Single by Al Wilson

from the album I've Got a Feeling
- B-side: "Be Concerned"
- Released: 1976
- Genre: Soul, pop
- Length: 3:21
- Label: Playboy Records
- Songwriters: Carl Hampton, Homer Banks

Al Wilson singles chronology
| "How's Your Love Life" (1975) | "I've Got a Feeling (We'll Be Seeing Each Other Again)" (1976) | "Baby I Want Your Body" (1976) |

= I've Got a Feeling (We'll Be Seeing Each Other Again) =

"I've Got a Feeling (We'll Be Seeing Each Other Again)" is a song written by Carl Hampton and Homer Banks. It was a hit for Al Wilson in 1976.

==Background==
The single was released on Playboy Records in 1976. It was written by Carl Hampton and Homer Banks, and produced by Marc Gordon and arranged by H.B. Barnum. The B-side "Be Concerned" was written by Herbert Santifer and produced by Ugene Dozier (Real Name: William Carl Jackson Jr.)
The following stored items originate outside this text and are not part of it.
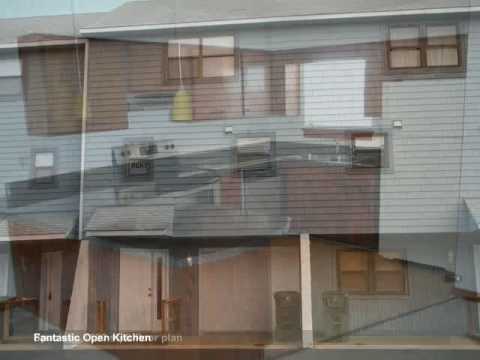 Where is `text that reads fantastic open kitchen plan`? This screenshot has height=360, width=480. text that reads fantastic open kitchen plan is located at coordinates (52, 339), (98, 335), (140, 338). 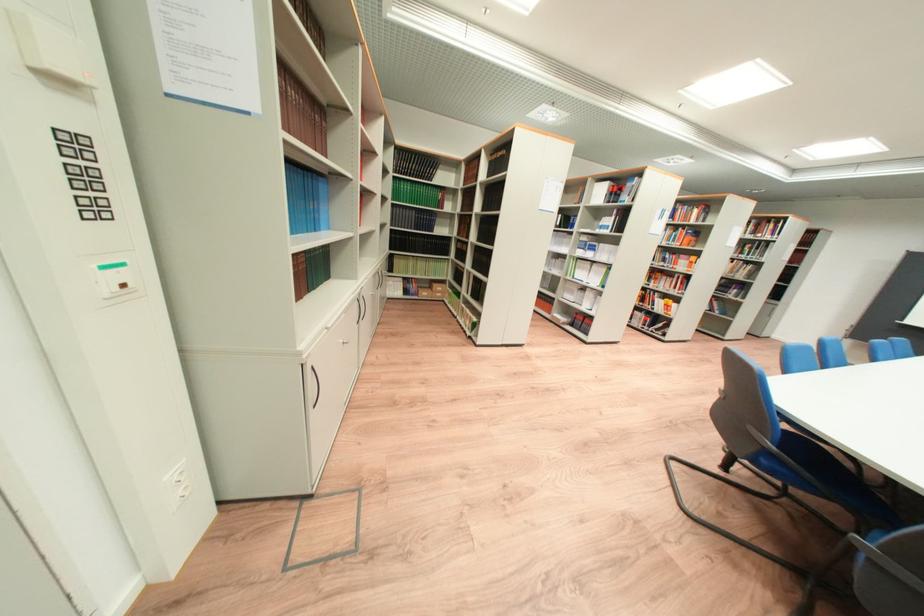 Describe the element at coordinates (178, 484) in the screenshot. I see `the white electrical outlet` at that location. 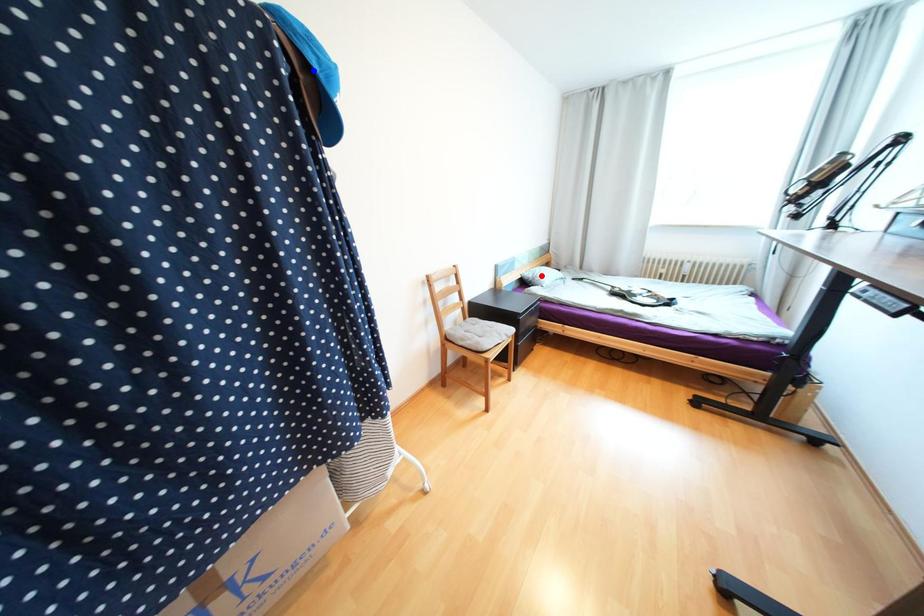 Question: Two points are marked on the image. Which point is closer to the camera?

Choices:
 (A) Blue point is closer.
 (B) Red point is closer.

Answer: (A) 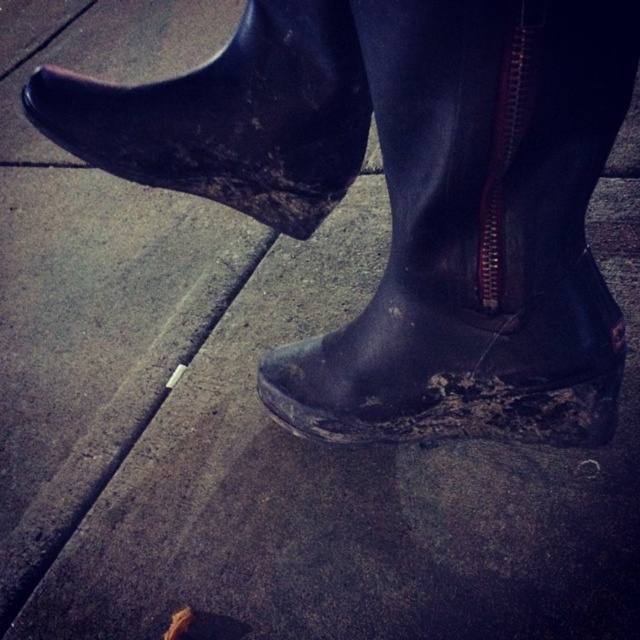 How far apart are muddy rubber boot at center and gray concrete curb at lower left?

muddy rubber boot at center is 18.36 inches away from gray concrete curb at lower left.

Image resolution: width=640 pixels, height=640 pixels. What do you see at coordinates (460, 360) in the screenshot?
I see `muddy rubber boot at center` at bounding box center [460, 360].

Where is `muddy rubber boot at center`? The width and height of the screenshot is (640, 640). muddy rubber boot at center is located at coordinates (460, 360).

You are a GUI agent. You are given a task and a screenshot of the screen. Output one action in this format:
    pyautogui.click(x=<x>, y=<y>)
    Task: Click on the muddy rubber boot at center
    The width and height of the screenshot is (640, 640).
    Given the screenshot: What is the action you would take?
    pyautogui.click(x=460, y=360)

Is point (490, 292) positioned behind point (353, 170)?

No, (490, 292) is in front of (353, 170).

Is muddy rubber boot at center in front of muddy rubber boot at upper left?

That is False.

What do you see at coordinates (460, 360) in the screenshot?
I see `muddy rubber boot at center` at bounding box center [460, 360].

I want to click on muddy rubber boot at center, so coord(460,360).

Can you confirm if muddy rubber boot at upper left is thinner than gray concrete curb at lower left?

No.

Which is above, muddy rubber boot at upper left or gray concrete curb at lower left?

Positioned higher is muddy rubber boot at upper left.

The image size is (640, 640). Describe the element at coordinates (230, 116) in the screenshot. I see `muddy rubber boot at upper left` at that location.

Image resolution: width=640 pixels, height=640 pixels. Find the location of `muddy rubber boot at upper left`. muddy rubber boot at upper left is located at coordinates (230, 116). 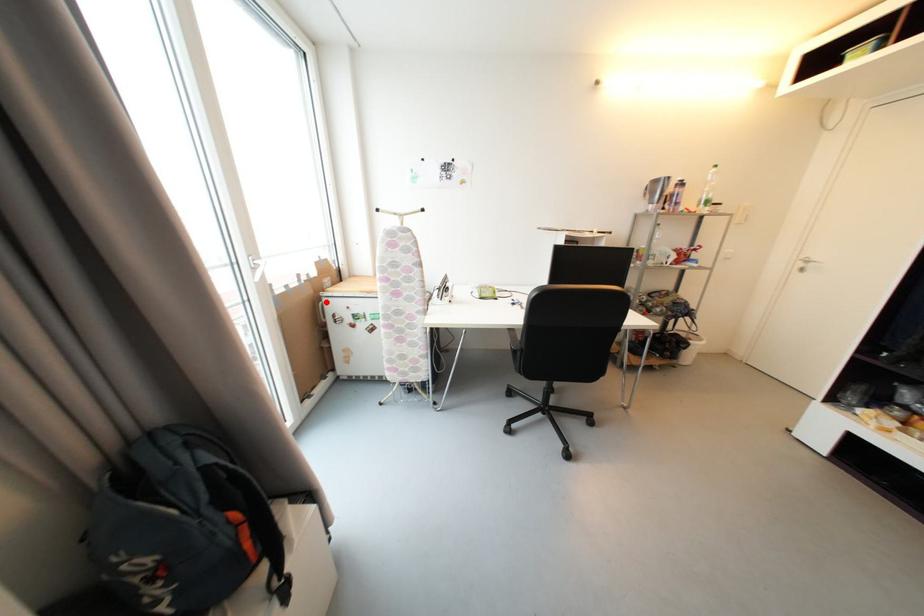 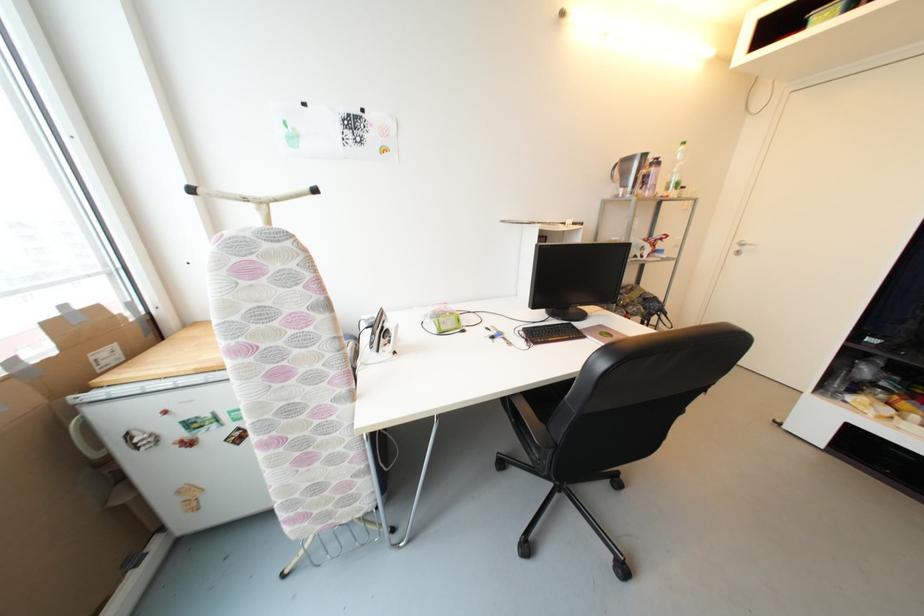 Find the pixel in the second image that matches the highlighted location in the first image.

(81, 416) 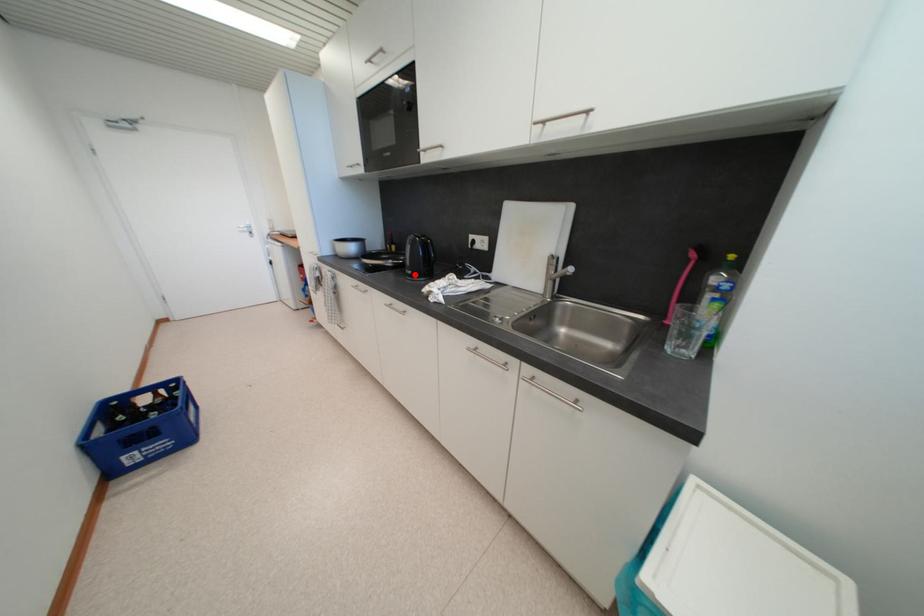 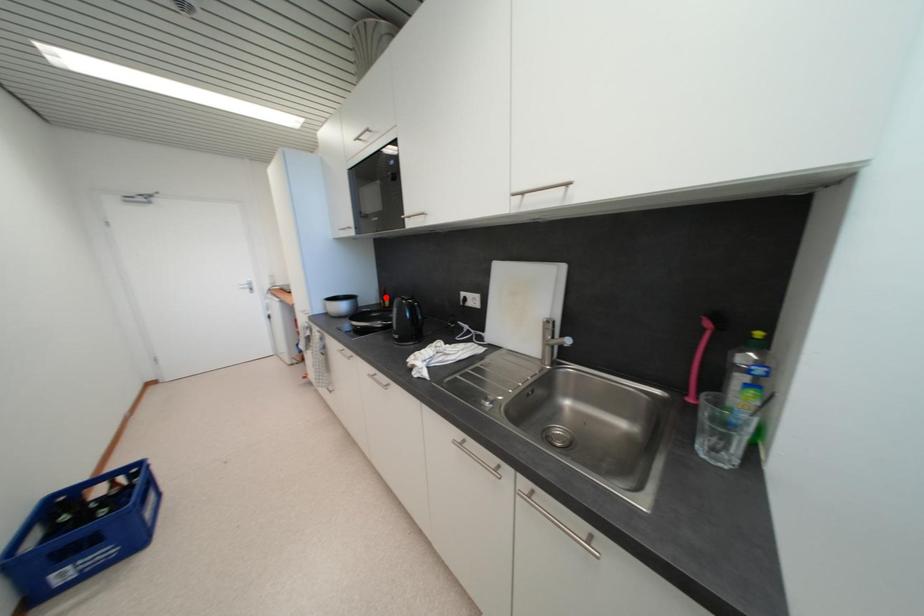 I am providing you with two images of the same scene from different viewpoints. A red point is marked on the first image and another point is marked on the second image. Are the points marked in image1 and image2 representing the same 3D position?

No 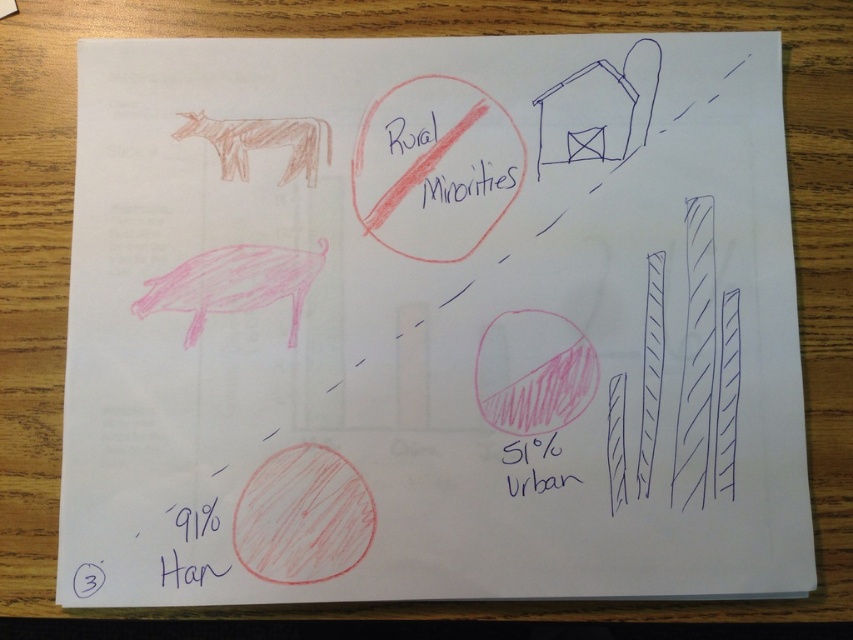 Who is taller, black handwritten text at lower left or pink handwritten text at lower center?

black handwritten text at lower left is taller.

Can you confirm if black handwritten text at lower left is positioned below pink handwritten text at lower center?

Yes.

Does point (186, 536) come in front of point (526, 488)?

Yes, it is in front of point (526, 488).

Where is `black handwritten text at lower left`? This screenshot has width=853, height=640. black handwritten text at lower left is located at coordinates (190, 547).

Is point (408, 170) more distant than point (514, 493)?

Yes, it is.

Is black ink text at center below pink handwritten text at lower center?

Actually, black ink text at center is above pink handwritten text at lower center.

Find the location of a particular element. The image size is (853, 640). black ink text at center is located at coordinates (430, 157).

Who is positioned more to the left, black handwritten text at lower left or black ink text at center?

black handwritten text at lower left is more to the left.

Does black handwritten text at lower left come in front of black ink text at center?

Yes.

You are a GUI agent. You are given a task and a screenshot of the screen. Output one action in this format:
    pyautogui.click(x=<x>, y=<y>)
    Task: Click on the black handwritten text at lower left
    
    Given the screenshot: What is the action you would take?
    pyautogui.click(x=190, y=547)

You are a GUI agent. You are given a task and a screenshot of the screen. Output one action in this format:
    pyautogui.click(x=<x>, y=<y>)
    Task: Click on the black handwritten text at lower left
    This screenshot has height=640, width=853.
    Given the screenshot: What is the action you would take?
    pyautogui.click(x=190, y=547) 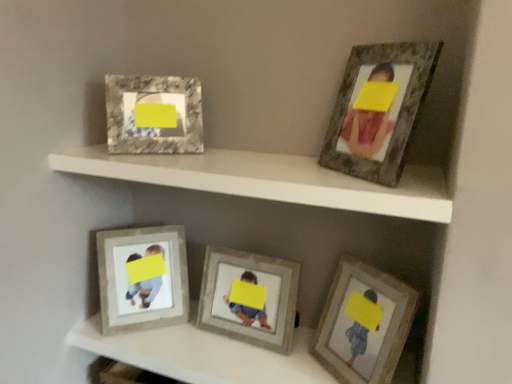 Question: From the image's perspective, is marble-like frame at upper left, arranged as the fourth picture frame when viewed from the right, above or below rustic wood frame at upper right, the 1th picture frame viewed from the right?

Choices:
 (A) above
 (B) below

Answer: (A)

Question: Is marble-like frame at upper left, arranged as the fourth picture frame when viewed from the right, to the left or to the right of rustic wood frame at upper right, the 5th picture frame when ordered from left to right, in the image?

Choices:
 (A) left
 (B) right

Answer: (A)

Question: Which of these objects is positioned farthest from the marble-like frame at upper left, arranged as the fourth picture frame when viewed from the right?

Choices:
 (A) rustic wood frame at upper right, the 1th picture frame viewed from the right
 (B) wooden textured frame at lower left, arranged as the first picture frame when viewed from the left
 (C) matte gray frame at center, arranged as the third picture frame when viewed from the right
 (D) wooden photo frame at lower right, which is the fourth picture frame from left to right
 (E) matte gray frame at upper center

Answer: (D)

Question: Estimate the real-world distances between objects in this image. Which object is farther from the rustic wood frame at upper right, the 1th picture frame viewed from the right?

Choices:
 (A) wooden textured frame at lower left, the 5th picture frame in the right-to-left sequence
 (B) matte gray frame at upper center
 (C) marble-like frame at upper left, positioned as the 2th picture frame in left-to-right order
 (D) wooden photo frame at lower right, which is the fourth picture frame from left to right
 (E) matte gray frame at center, arranged as the third picture frame when viewed from the right

Answer: (A) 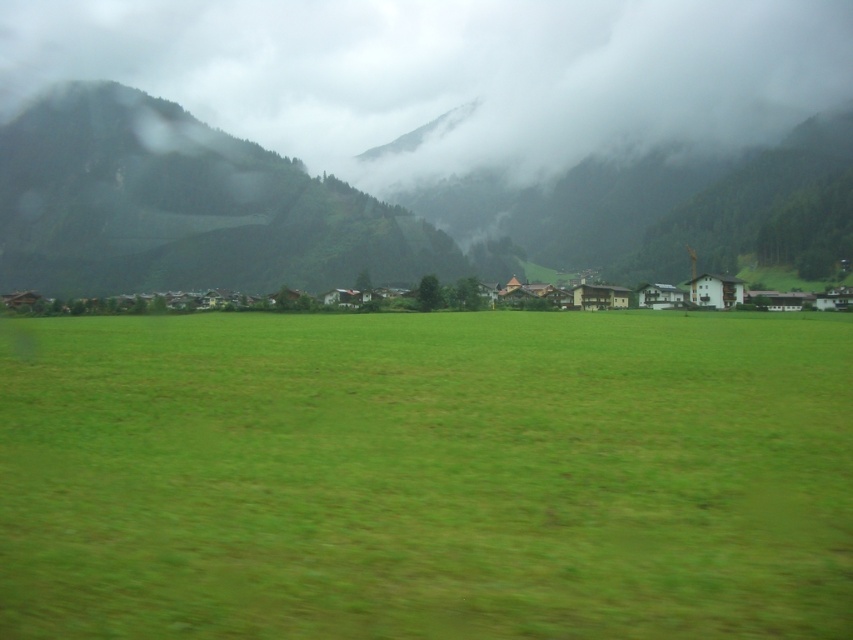 Does green forested mountain at upper left have a smaller size compared to white wooden houses at center?

Actually, green forested mountain at upper left might be larger than white wooden houses at center.

Can you confirm if green forested mountain at upper left is positioned below white wooden houses at center?

Incorrect, green forested mountain at upper left is not positioned below white wooden houses at center.

Describe the element at coordinates (184, 208) in the screenshot. I see `green forested mountain at upper left` at that location.

This screenshot has height=640, width=853. Find the location of `green forested mountain at upper left`. green forested mountain at upper left is located at coordinates (184, 208).

Is the position of green grassy field at center more distant than that of white wooden houses at center?

No.

Is green grassy field at center taller than white wooden houses at center?

Incorrect, green grassy field at center's height is not larger of white wooden houses at center's.

Consider the image. Who is more distant from viewer, (608, 323) or (86, 308)?

Point (86, 308)

Where is `green grassy field at center`? green grassy field at center is located at coordinates (425, 476).

Can you confirm if green grassy field at center is thinner than green forested mountain at upper left?

Correct, green grassy field at center's width is less than green forested mountain at upper left's.

Which is in front, point (717, 564) or point (196, 264)?

Point (717, 564) is in front.

Where is `green grassy field at center`? This screenshot has width=853, height=640. green grassy field at center is located at coordinates (425, 476). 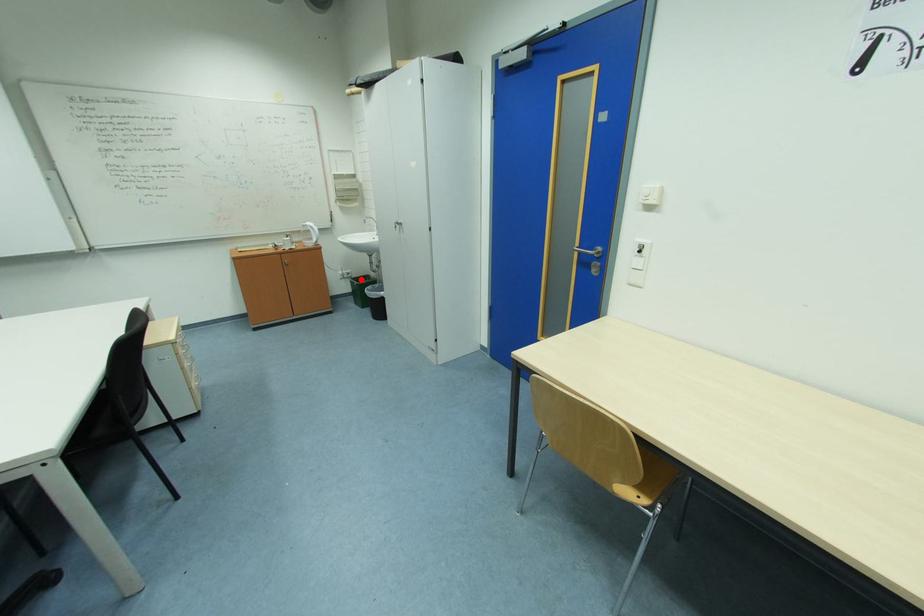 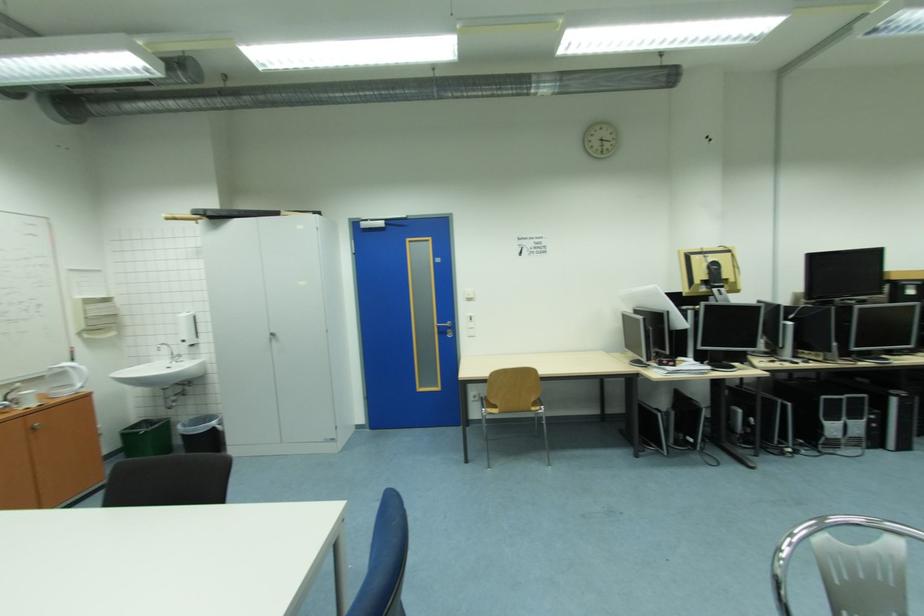 Question: I am providing you with two images of the same scene from different viewpoints. In image1, a red point is highlighted. Considering the same 3D point in image2, which of the following is correct?

Choices:
 (A) It is closer
 (B) It is farther

Answer: (B) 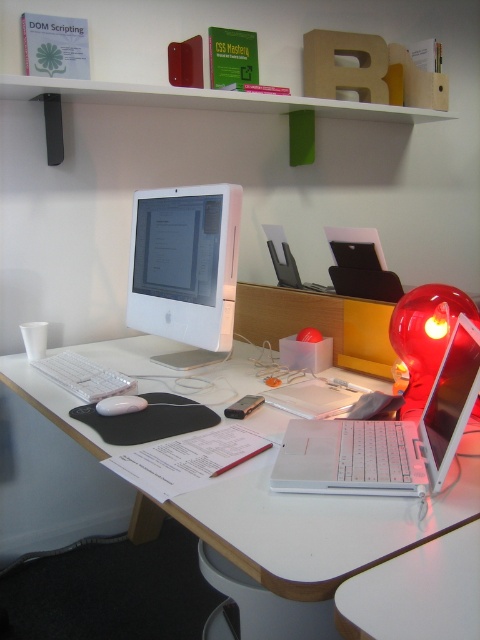 Question: Which point is closer to the camera?

Choices:
 (A) (124, 401)
 (B) (192, 208)

Answer: (A)

Question: Estimate the real-world distances between objects in this image. Which object is farther from the white glossy computer monitor at center?

Choices:
 (A) white glossy table at center
 (B) white plastic keyboard at center
 (C) white matte mouse at center
 (D) white plastic laptop at right

Answer: (D)

Question: Does white plastic laptop at right lie behind white plastic keyboard at center?

Choices:
 (A) no
 (B) yes

Answer: (A)

Question: Among these points, which one is farthest from the camera?

Choices:
 (A) (99, 403)
 (B) (322, 465)
 (C) (276, 429)
 (D) (96, 381)

Answer: (D)

Question: Is white glossy table at center thinner than white glossy computer monitor at center?

Choices:
 (A) no
 (B) yes

Answer: (A)

Question: From the image, what is the correct spatial relationship of white glossy computer monitor at center in relation to white matte mouse at center?

Choices:
 (A) above
 (B) below

Answer: (A)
The record peaked at number 29 on the Billboard Hot 100 on May 15, 1976. It was listed at number 8 in the Soul Brothers Top 20, in the April 22, 1976 issue of Jet magazine. In Canada it reached No. 63.

==In literature==
The song is mentioned in My Breaking Point, God's Turning Point: Experience God's Amazing Power to Restore by Ricky Texada. The author recounts hearing the song on the radio in the summer of 1976 and singing it over and over, especially after meeting a young lady with big brown eyes.